Conclusions: Compared with desipramine, fluoxetine treatment showed a more rapid reduction of HAM-D score and a lower incidence of side effects in a population comprising primarily first-generation Mexican Americans with major depression. This study's pharmacogenetics approach strongly implicates the role of functional variants in antidepressant treatment response.

Trial registration: ClinicalTrials.gov NCT00265291.

Figures

Fig 1. Process used to filter out…
Fig 1. Process used to filter out SNP Exomic Variants Genotyped with the Illumina® HumanExome BeadChip-12v1_A in a Mexican-American Cohort of Patients with Major Depressive Disorder (MDD) under Antidepressive Treatment to Evaluate Pharmacogenetic Response As Remitters (n=36) and Non-Responders (n=29)

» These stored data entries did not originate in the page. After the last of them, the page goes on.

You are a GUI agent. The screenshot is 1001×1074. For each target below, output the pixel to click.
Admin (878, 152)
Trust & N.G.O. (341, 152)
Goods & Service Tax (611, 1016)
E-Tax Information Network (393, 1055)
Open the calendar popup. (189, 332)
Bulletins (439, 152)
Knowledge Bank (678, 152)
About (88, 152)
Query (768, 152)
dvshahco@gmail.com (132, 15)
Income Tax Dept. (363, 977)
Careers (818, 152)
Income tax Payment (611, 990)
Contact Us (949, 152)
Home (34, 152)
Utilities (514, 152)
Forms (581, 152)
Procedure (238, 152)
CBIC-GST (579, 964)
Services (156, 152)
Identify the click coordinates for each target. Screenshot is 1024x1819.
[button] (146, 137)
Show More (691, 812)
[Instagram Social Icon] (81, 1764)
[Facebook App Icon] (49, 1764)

From 247,876 SNPs 195,773 were discarded because they were either monoallelic, had more than two alleles, had a call rate lower than 90%, or their genotype proportions deviated from the expected ones as defined by the Hardy-Weinberg equilibrium theorem in both cases (Remitters) and controls (Non-responders), P<2 × 10−7. The remaining 52,103 SNPs were used for Exome-Wide Association Analysis.

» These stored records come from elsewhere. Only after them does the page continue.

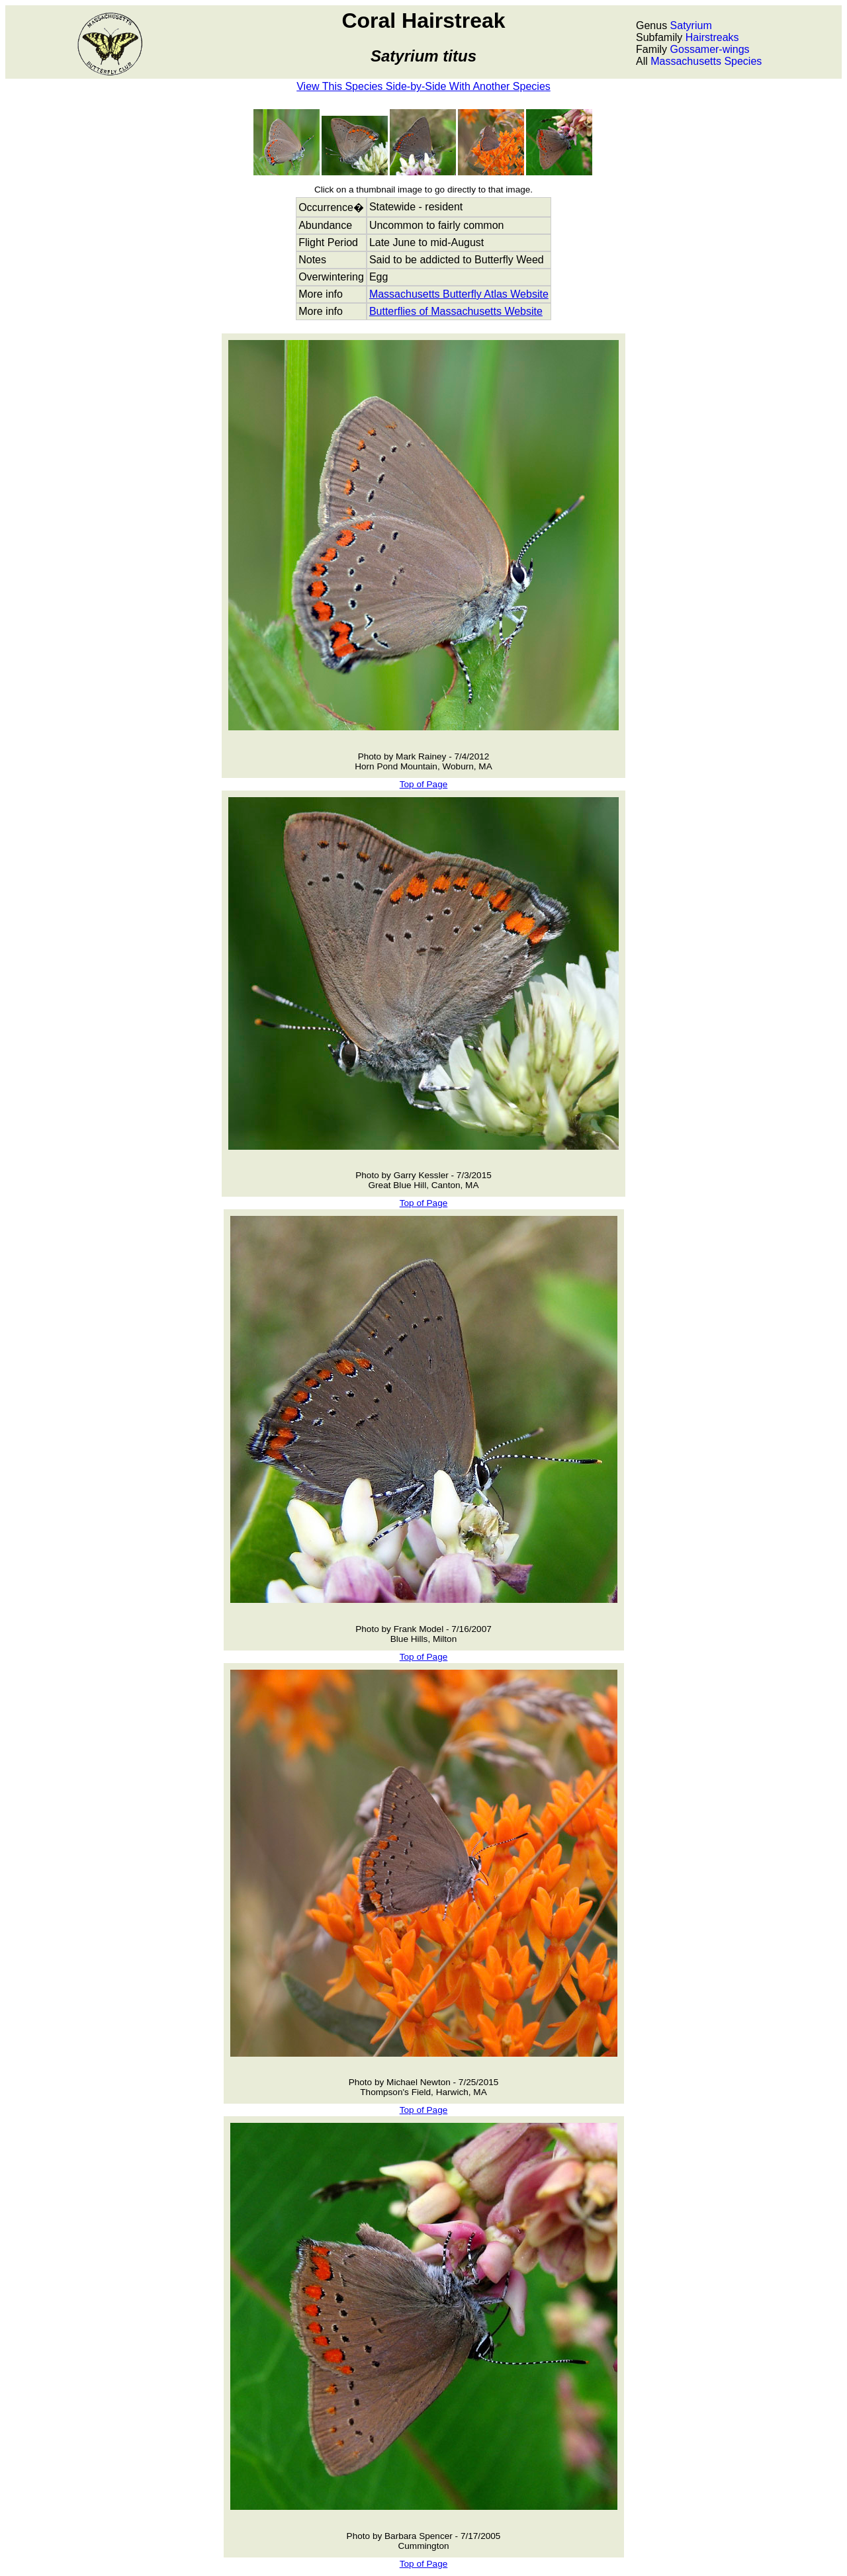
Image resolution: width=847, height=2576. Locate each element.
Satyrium (691, 25)
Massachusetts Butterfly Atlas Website (459, 294)
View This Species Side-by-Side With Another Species (423, 86)
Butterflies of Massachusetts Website (456, 311)
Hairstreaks (712, 37)
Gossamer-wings (710, 49)
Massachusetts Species (706, 61)
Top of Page (424, 784)
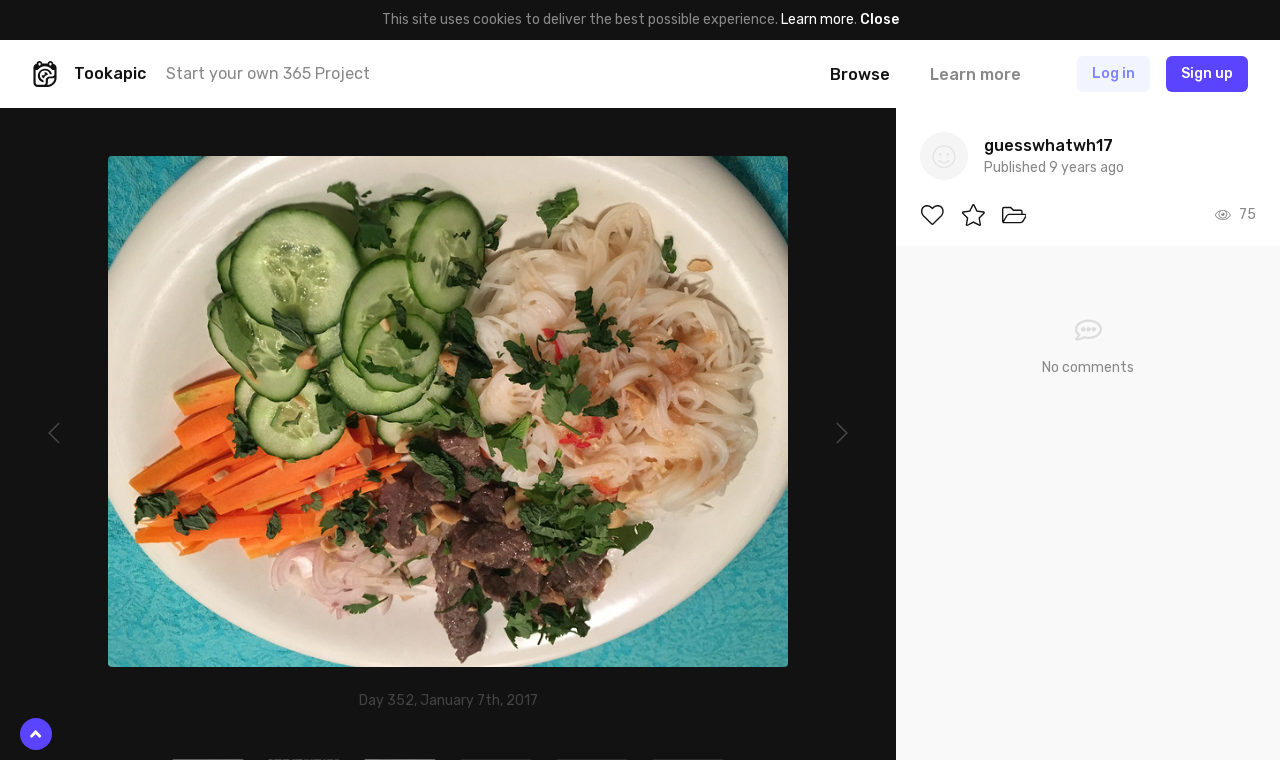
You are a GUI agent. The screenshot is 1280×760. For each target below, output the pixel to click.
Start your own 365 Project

Fig 2. Manhattan Plot to Evaluate Pharmacogenetic…
Fig 2. Manhattan Plot to Evaluate Pharmacogenetic Response As Remitters (n=36) and Non-responders (n=29)
Genotype model (additive) after correcting stratification by principal component analysis (PCA) was used. A unique significant peak at chromosome 6 was found significant after correction for multiple comparisons by FDR. In the inset, the principal component analysis shows absence of stratification between remitters and non-responders (right box), and a Q-Q plot depicts the fitting of χ2 against the χ2 expected distribution (left box).
Fig 3. Results of Advance Recursive Partitioning…
Fig 3. Results of Advance Recursive Partitioning (tree-based) Approach (ARPA): A
Reconstructed classificatory tree showing those variants involved in the process of branching. B. The ROC (Receiver Operating Characteristic) integral = 0.9454.
Fig 4. Patterns of Hamilton Depression (HAM-D)…
Fig 4. Patterns of Hamilton Depression (HAM-D) scores split the set of patients in two significantly different clusters associated to the exm-rs1321744 genotypes
Cluster 1 depicted by crosses is constituted by remitters and associated to the CC genotype. Cluster 2 in red is constituted by non-responders and associated with CT genotype. Treatment with either desipramine or fluoxetine did not produce any significant additional splitting of these two clusters.